What is Not Required for Artificial Moral Agency?
Popular futurists Ray Kurzweil and Hans Moravec have argued that sheer increases in
computational processing power will eventually lead to superhuman intelligence, and thus,
to agency. But this is not the case. While a certain amount of “intelligence” or processing
power is necessary, it is only functionally useful insofar as it facilitates learning and
empathy, particularly. Having the most processing power does not make one the most
thoughtful agent, and having the most intelligence does not make one particularly moral on
its own.
Likewise, while a certain amount of rule-following is probably necessary for artificial moral
agency, rule-following alone does not make for a moral agent, but rather for a slave to
programming. Moral agency requires being able to make decisions and act when the basic
rules conflict with each other; it also requires being able to set aside “the rules” entirely
when the situation dictates. It has been said that one cannot truly be good unless one has
the freedom to choose not to be good. While I do not want to take on that claim here, I will
argue that agency requires at least some option of which goods to pursue and what
methods to pursue them by. A supposed A.M.A. that only follows the rules, and breaks
down when they come into conflict, is not a moral agent at all.
While a machine must move beyond simple rule-following to be a genuine moral agent
(even if many of its ends and goals are predetermined in its programming), complete
freedom is not necessary in order to have moral agency.
Some have thought that a fully humanoid consciousness is necessary for the development
of moral agency, but this too, may legitimately look quite different in machines than it does
in human beings.
Consciousness is itself elusory, without a clear definition or understanding of its processes.

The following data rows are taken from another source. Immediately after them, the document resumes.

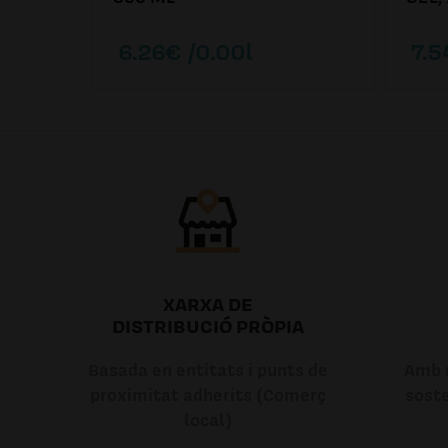
6.26€ /0.00l
7.5
XARXA DE
DISTRIBUCIÓ PRÒPIA
Basada en entitats i punts de
Amb u
proximitat adherits (Comerç
soste
local)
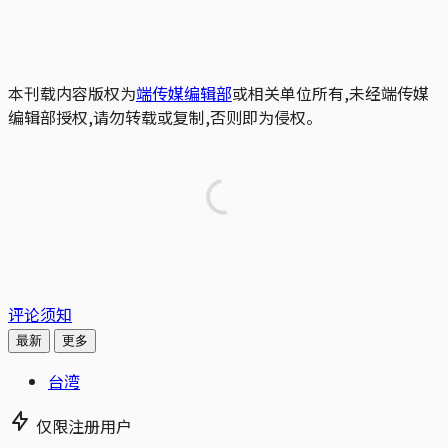
本刊载内容版权为
端传媒编辑部
或相关单位所有,未经端传媒
编辑部授权,请勿转载或复制,否则即为侵权。
评论须知
最新
更多
台湾
仅限注册用户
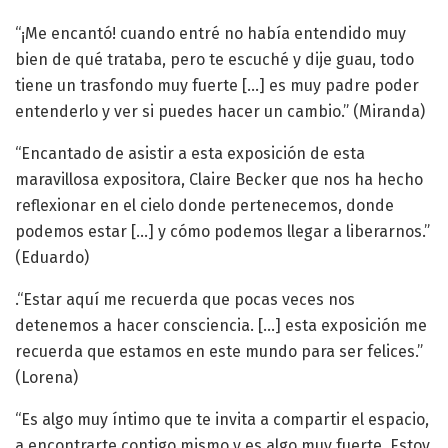
“¡Me encantó! cuando entré no había entendido muy
bien de qué trataba, pero te escuché y dije guau, todo
tiene un trasfondo muy fuerte […] es muy padre poder
entenderlo y ver si puedes hacer un cambio.” (Miranda)
“Encantado de asistir a esta exposición de esta
maravillosa expositora, Claire Becker que nos ha hecho
reflexionar en el cielo donde pertenecemos, donde
podemos estar […] y cómo podemos llegar a liberarnos.”
(Eduardo)
.“Estar aquí me recuerda que pocas veces nos
detenemos a hacer consciencia. […] esta exposición me
recuerda que estamos en este mundo para ser felices.”
(Lorena)
“Es algo muy íntimo que te invita a compartir el espacio,
a encontrarte contigo mismo y es algo muy fuerte. Estoy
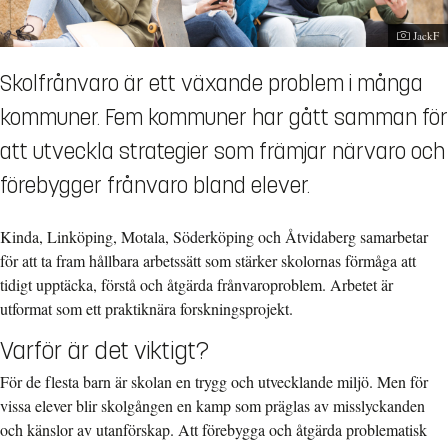
Fotogra
JackF
Skolfrånvaro är ett växande problem i många
kommuner. Fem kommuner har gått samman för
att utveckla strategier som främjar närvaro och
förebygger frånvaro bland elever.
Kinda, Linköping, Motala, Söderköping och Åtvidaberg samarbetar
för att ta fram hållbara arbetssätt som stärker skolornas förmåga att
tidigt upptäcka, förstå och åtgärda frånvaroproblem. Arbetet är
utformat som ett praktiknära forskningsprojekt.
Varför är det viktigt?
För de flesta barn är skolan en trygg och utvecklande miljö. Men för
vissa elever blir skolgången en kamp som präglas av misslyckanden
och känslor av utanförskap. Att förebygga och åtgärda problematisk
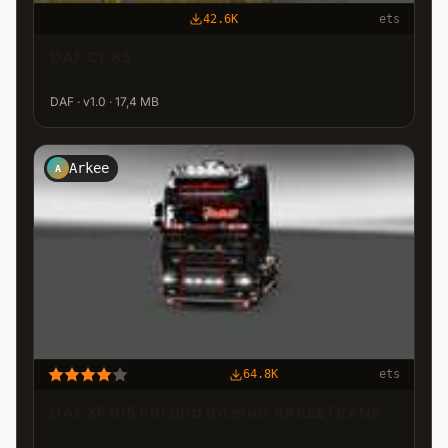
42.6K
ets
DAF CF 85
DAF · v1.0 · 17,4 MB
Arkee
A
64.8K
ets
DAF XF 105 510 und Interior ARKEETRANS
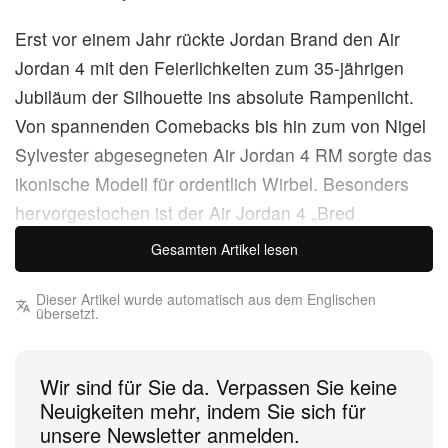
Erst vor einem Jahr rückte Jordan Brand den Air
Jordan 4 mit den Feierlichkeiten zum 35-jährigen
Jubiläum der Silhouette ins absolute Rampenlicht.
Von spannenden Comebacks bis hin zum von Nigel
Sylvester abgesegneten Air Jordan 4 RM sorgte das
ikonische Modell für ordentlich Wirbel. Besonders
hervorgestochen ist der Air Jordan 4 „Bred
Reimagined“, der den OG-Colorway mit einem
Gesamten Artikel lesen
Upper aus Leder neu interpretiert hat. Für alle, die
sich den Nubuk-Look zurückgewünscht haben, den
Dieser Artikel wurde automatisch aus dem Englischen
übersetzt.
wir zuletzt 2019 gesehen haben, stehen die
Chancen jetzt bestens.
Wir sind für Sie da. Verpassen Sie keine
Laut einem neuen
Report
von den Sneaker-Insidern
Neuigkeiten mehr, indem Sie sich für
unsere Newsletter anmelden.
zSneakerHeadz und Sneaker Files ist für nächstes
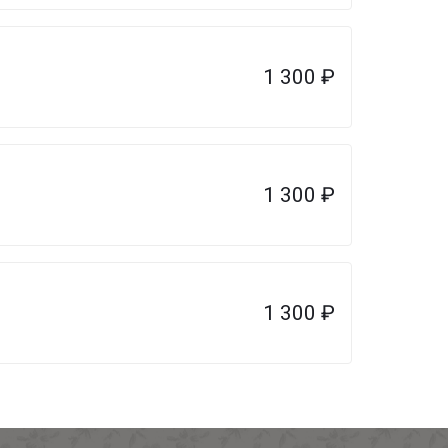
1 300
₽
1 300
₽
1 300
₽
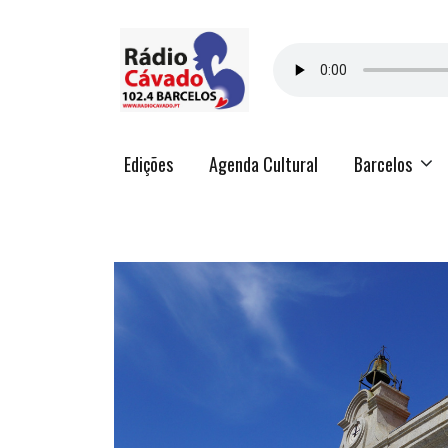
Edições
Agenda Cultural
Barcelos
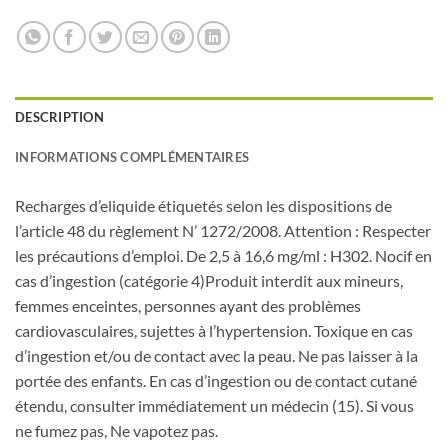
DESCRIPTION
INFORMATIONS COMPLÉMENTAIRES
Recharges d’eliquide étiquetés selon les dispositions de
l’article 48 du règlement N’ 1272/2008. Attention : Respecter
les précautions d’emploi. De 2,5 à 16,6 mg/ml : H302. Nocif en
cas d’ingestion (catégorie 4)Produit interdit aux mineurs,
femmes enceintes, personnes ayant des problèmes
cardiovasculaires, sujettes à l’hypertension. Toxique en cas
d’ingestion et/ou de contact avec la peau. Ne pas laisser à la
portée des enfants. En cas d’ingestion ou de contact cutané
étendu, consulter immédiatement un médecin (15). Si vous
ne fumez pas, Ne vapotez pas.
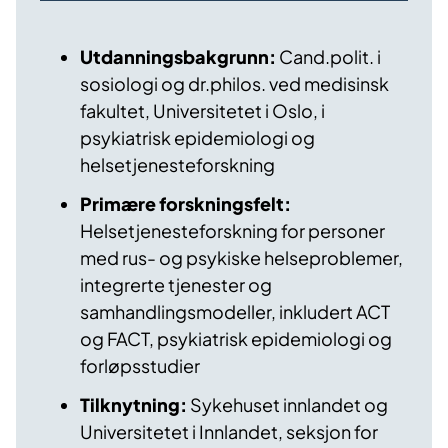
Utdanningsbakgrunn:
Cand.polit. i
sosiologi og dr.philos. ved medisinsk
fakultet, Universitetet i Oslo, i
psykiatrisk epidemiologi og
helsetjenesteforskning
Primære forskningsfelt:
Helsetjenesteforskning for personer
med rus- og psykiske helseproblemer,
integrerte tjenester og
samhandlingsmodeller, inkludert ACT
og FACT, psykiatrisk epidemiologi og
forløpsstudier
Tilknytning:
Sykehuset innlandet og
Universitetet i Innlandet, seksjon for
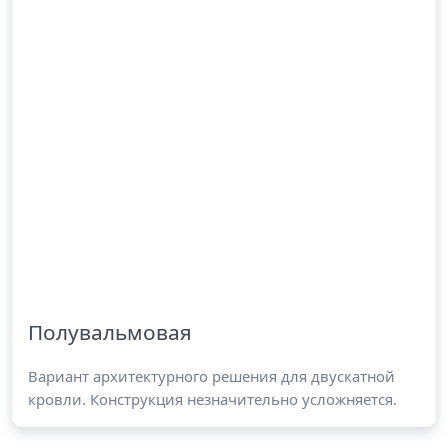
Полувальмовая
Вариант архитектурного решения для двускатной
кровли. Конструкция незначительно усложняется.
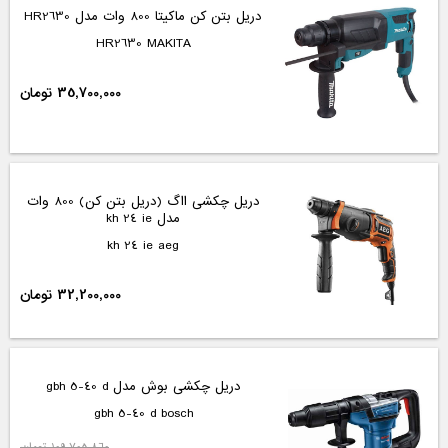
دریل بتن کن ماکیتا 800 وات مدل HR2630
HR2630 MAKITA
35,700,000 تومان
دریل چکشی ااگ (دریل بتن کن) 800 وات
مدل kh 24 ie
kh 24 ie aeg
32,200,000 تومان
دریل چکشی بوش مدل gbh 5-40 d
gbh 5-40 d bosch
109,705,860 تومان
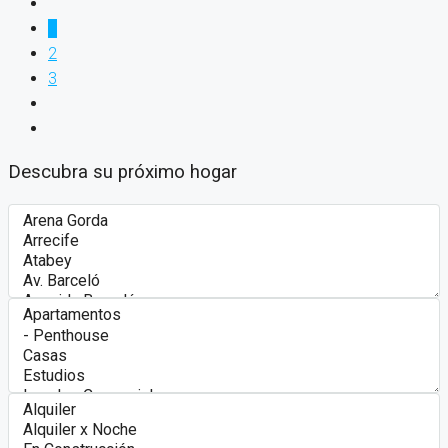
1
2
3
Descubra su próximo hogar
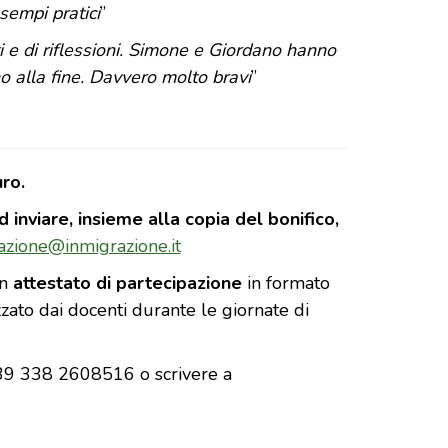
sempi pratici
”
i e di riflessioni. Simone e Giordano hanno
o alla fine. Davvero molto bravi
”
ro.
d inviare, insieme alla copia del bonifico,
azione@inmigrazione.it
un
attestato di partecipazione
in formato
lizzato dai docenti durante le giornate di
+39 338 2608516 o scrivere a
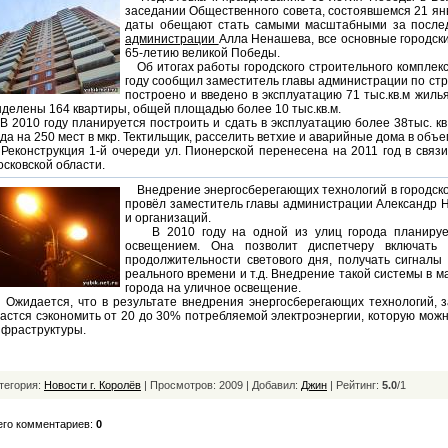
заседании Общественного совета, состоявшемся 21 янв
даты обещают стать самыми масштабными за послед
администрации
Алла Ненашева, все основные городск
65-летию великой Победы.
Об итогах работы городского строительного комплекса
году сообщил заместитель главы администрации по стр
построено и введено в эксплуатацию 71 тыс.кв.м жиль
делены 164 квартиры, общей площадью более 10 тыс.кв.м.
2010 году планируется построить и сдать в эксплуатацию более 38тыс. кв.
да на 250 мест в мкр. Тектильщик, расселить ветхие и аварийные дома в объем
еконструкция 1-й очереди ул. Пионерской перенесена на 2011 год в связ
сковской области.
Внедрение энергосберегающих технологий в городское
провёл заместитель главы администрации Александр Н
и организаций.
В 2010 году на одной из улиц города планирует
освещением. Она позволит диспетчеру включать 
продолжительности светового дня, получать сигналы
реального времени и т.д. Внедрение такой системы в 
города на уличное освещение.
жидается, что в результате внедрения энергосберегающих технологий, 
астся сэкономить от 20 до 30% потребляемой электроэнергии, которую можн
нфраструктуры.
тегория:
Новости г. Королёв
| Просмотров: 2009 | Добавил:
Джин
|
Рейтинг:
5.0
/
1
его комментариев:
0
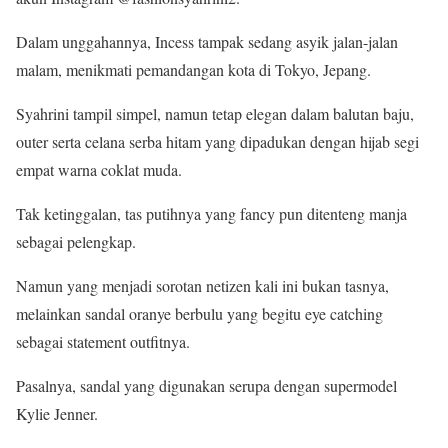
Dalam unggahannya, Incess tampak sedang asyik jalan-jalan
malam, menikmati pemandangan kota di Tokyo, Jepang.
Syahrini tampil simpel, namun tetap elegan dalam balutan baju,
outer serta celana serba hitam yang dipadukan dengan hijab segi
empat warna coklat muda.
Tak ketinggalan, tas putihnya yang fancy pun ditenteng manja
sebagai pelengkap.
Namun yang menjadi sorotan netizen kali ini bukan tasnya,
melainkan sandal oranye berbulu yang begitu eye catching
sebagai statement outfitnya.
Pasalnya, sandal yang digunakan serupa dengan supermodel
Kylie Jenner.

What can be said for moral agency, though, is that the proof is in the pudding, that decisions
and actions matter at least as much as the background processing that went into them. In
deciding to consistently behave morally, and in learning from behavior in order to become
more moral, a machine can be a moral agent in a very real sense while avoiding the problem
of consciousness entirely.
Just as consciousness is used primarily as a requirement that cannot, by definition, be met
by any entity other than a human moral agent, so the idea of an immaterial soul need not
be present in order to have a moral agent. While the idea of a soul may or may not be useful
when applied in the context of human beings in relation to the Divine, it is unnecessary for
the more limited question of moral agency. A being also need not have a sense of God in
order to be a moral being. Not only is this true in the case of many humans, who may be
atheists, agnostics, or belong to spiritual traditions that do not depend on the idea of a
deity, but it is not necessary for moral action and the development of virtue. It may be
practically helpful in some cases for a robot to believe in a deity in order to encourage its
moral action, but it is by no means a requirement.
Yet, while the robots we build will not be subject to many of the same temptations as
human moral agents, they will still be subject to the limitations of their human designers
and developers. Robots will not be morally perfect, just as humans, even in the best of
circumstances, are never morally perfect.